We already know that OEE is a product of three factors. Let’s take a closer look at what they really are, what information they provide, and what we can do to prevent losses in these areas.
Availability – the first OEE factor
The first factor, availability, provides information about the time associated with the inability to perform work. Based on our example of an inefficient machine, let’s assume that we work one shift for 8 hours a day. During the shift, there is one 20-minute lunch stop, two stops for the start and end of the shift, and a 15-minute TPM stop. After subtracting these stops, we obtain the time available for work.
Unfortunately, the world is not perfect. Let’s assume that during the day, there was a 10-minute breakdown due to the material feeder jam, then there was a short power outage, resulting in an additional 2-minute downtime, and the machine stopped three times for 2 minutes each, but the operator did not specify the reason, and there was no automatic error code.
Only after subtracting these unplanned downtimes do we get the actual runtime. Thus, the availability factor is nothing more than the ratio of the time remaining after deducting losses to the time scheduled for production. In our hypothetical case, converting hours to minutes, we calculate the percentage value of the ratio of these two values, resulting in the availability level of 95%.
Performance – the second OEE factor
Performance, which is the second OEE factor, provides information about the losses related to a loss of production rate. We are working continuously, but below the standard rate. The basis for calculating performance is the operational time, which is the time dedicated to work. It is deducted by the extra time spent on production, due to the operator inefficiency, incorrect machine settings, or micro-stoppages.

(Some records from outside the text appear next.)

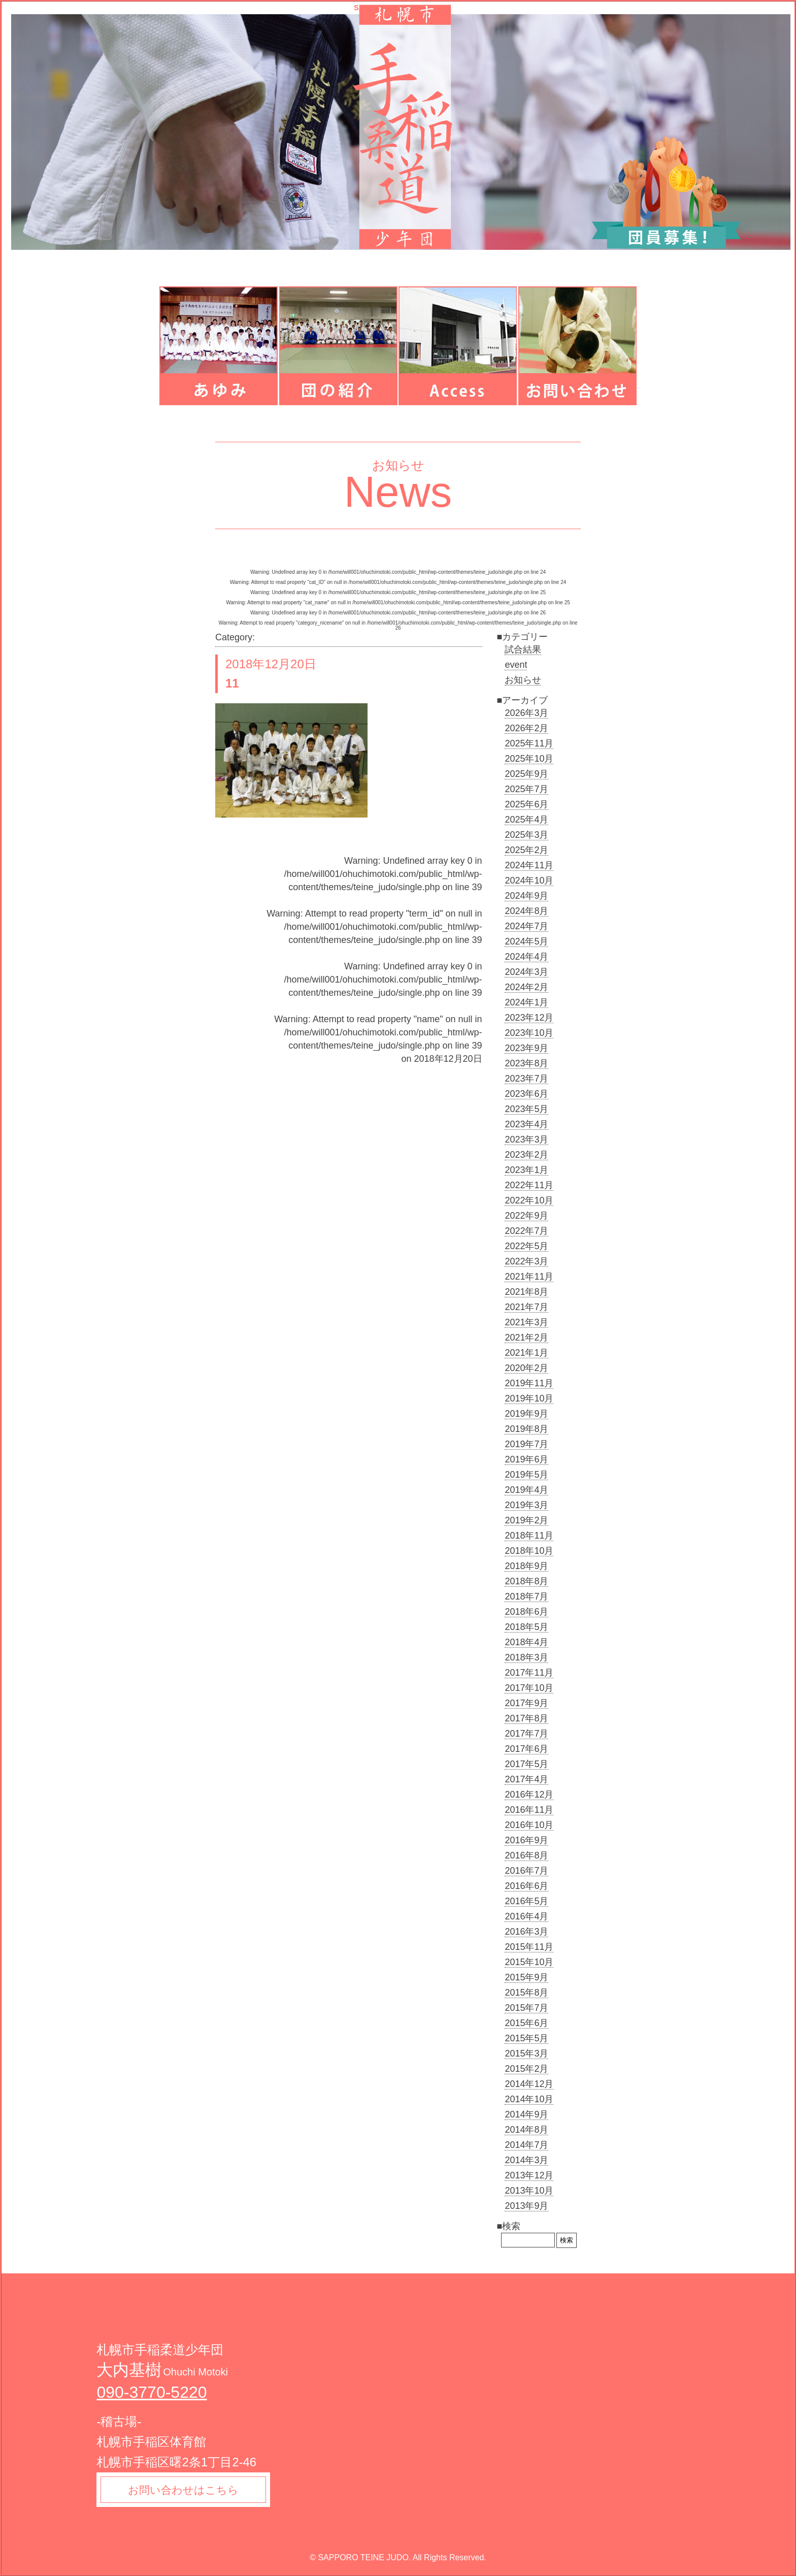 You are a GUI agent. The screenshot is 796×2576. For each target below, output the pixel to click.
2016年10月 (529, 1825)
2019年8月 (526, 1429)
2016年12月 (529, 1794)
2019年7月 (526, 1444)
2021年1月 (526, 1353)
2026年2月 (526, 728)
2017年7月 (526, 1734)
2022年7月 (526, 1231)
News (398, 492)
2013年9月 (526, 2206)
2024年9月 (526, 896)
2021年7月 (526, 1307)
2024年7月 (526, 926)
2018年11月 (529, 1535)
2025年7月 (526, 789)
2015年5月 (526, 2038)
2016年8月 (526, 1855)
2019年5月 (526, 1475)
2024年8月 (526, 911)
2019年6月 (526, 1459)
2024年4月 (526, 957)
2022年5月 (526, 1246)
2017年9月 (526, 1703)
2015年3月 (526, 2053)
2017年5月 (526, 1764)
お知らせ (523, 680)
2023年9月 (526, 1048)
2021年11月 (529, 1276)
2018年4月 (526, 1642)
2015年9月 (526, 1977)
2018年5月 (526, 1627)
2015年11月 (529, 1947)
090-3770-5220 (151, 2392)
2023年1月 (526, 1170)
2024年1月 (526, 1002)
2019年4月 (526, 1490)
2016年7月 (526, 1871)
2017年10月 (529, 1688)
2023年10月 (529, 1033)
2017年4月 (526, 1779)
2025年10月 (529, 759)
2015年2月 (526, 2069)
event (516, 665)
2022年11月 (529, 1185)
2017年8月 (526, 1718)
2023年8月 (526, 1063)
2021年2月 (526, 1337)
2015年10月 (529, 1962)
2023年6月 (526, 1094)
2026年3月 (526, 713)
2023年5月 (526, 1109)
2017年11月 (529, 1673)
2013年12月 (529, 2175)
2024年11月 (529, 865)
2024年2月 (526, 987)
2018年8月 (526, 1581)
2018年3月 (526, 1657)
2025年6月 (526, 804)
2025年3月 (526, 835)
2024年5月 (526, 941)
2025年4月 (526, 819)
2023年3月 (526, 1139)
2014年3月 (526, 2160)
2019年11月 (529, 1383)
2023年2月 (526, 1155)
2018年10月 (529, 1551)
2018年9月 (526, 1566)
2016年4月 (526, 1916)
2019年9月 (526, 1414)
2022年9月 (526, 1216)
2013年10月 (529, 2191)
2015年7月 (526, 2008)
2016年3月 (526, 1932)
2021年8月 (526, 1292)
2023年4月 (526, 1124)
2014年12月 (529, 2084)
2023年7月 (526, 1078)
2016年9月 (526, 1840)
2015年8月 (526, 1992)
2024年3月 (526, 972)
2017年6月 (526, 1749)
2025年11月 (529, 743)
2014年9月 (526, 2114)
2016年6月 (526, 1886)
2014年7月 (526, 2145)
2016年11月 (529, 1810)
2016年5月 (526, 1901)
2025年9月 (526, 774)
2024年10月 (529, 880)
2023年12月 (529, 1018)
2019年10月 (529, 1398)
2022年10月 (529, 1200)
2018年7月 (526, 1596)
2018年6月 (526, 1612)
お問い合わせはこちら (187, 2491)
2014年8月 (526, 2130)
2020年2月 (526, 1368)
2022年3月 (526, 1261)
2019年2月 (526, 1520)
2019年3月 (526, 1505)
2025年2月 (526, 850)
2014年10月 (529, 2099)
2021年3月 (526, 1322)
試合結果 (523, 649)
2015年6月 (526, 2023)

What remains is the so-called net runtime, which is the time when production reached 100% capacity. Performance is the total count, which is both good and bad count, divided by the potentially achievable count within the operational time. In our example, as mentioned at the beginning, the nominal rate is 1000 pieces per hour. The run time amounts to 6.9 hours. Therefore, our theoretical production is 6900 pieces. However, the actual registered production per hour is 4225. The ratio of these two values is 61.23%, which represents our performance.
By analyzing the components of the OEE indicator, we have identified the source of our problem. How to prevent it then? There are several ways to increase performance, including:
⦁ Limiting the number of tasks in progress,
⦁ Improving the flow of raw materials and work in progress,
⦁ Identifying and eliminating bottlenecks, especially on production lines,
⦁ Automating processes
⦁ Investing in new machinery and equipment.
Quality – the third OEE factor
The third OEE factor, quality, provides information about the losses related to poor production or to pieces that are reworked as its result. The basis for calculating this component is the net time, which is the time remaining after deducting performance losses from the previous step. Quality losses mainly refer to defects, errors, such as those arising from assembly, start-up rejects, process rejects, and any kind of rework. All of these are subtracted from the net run time, and the result is final, fully productive time.
In this understanding, the quality is the ratio of good count to total count. In our case, there were 4225 pieces recorded, of which a good count was 4005 pieces, so our quality is 94,97%.
How to improve quality? With the helps of the following tools:
⦁ Poka–Yoke, which is designing processes in an error-proof way, like the proverbial SIM card which cannot be inserted incorrectly thanks to a cut corner.
⦁ Jidoka, which is incorporating methods into the process to detect and correct irregularities before they progress further in the process.
⦁ Root Cause Analysis,which involves searching for the most common defects and identifying their causes to eliminate them from the process.
⦁ Standardized Work and the implementation of solutions like One Point Lessons, which support quality assurance within in the process.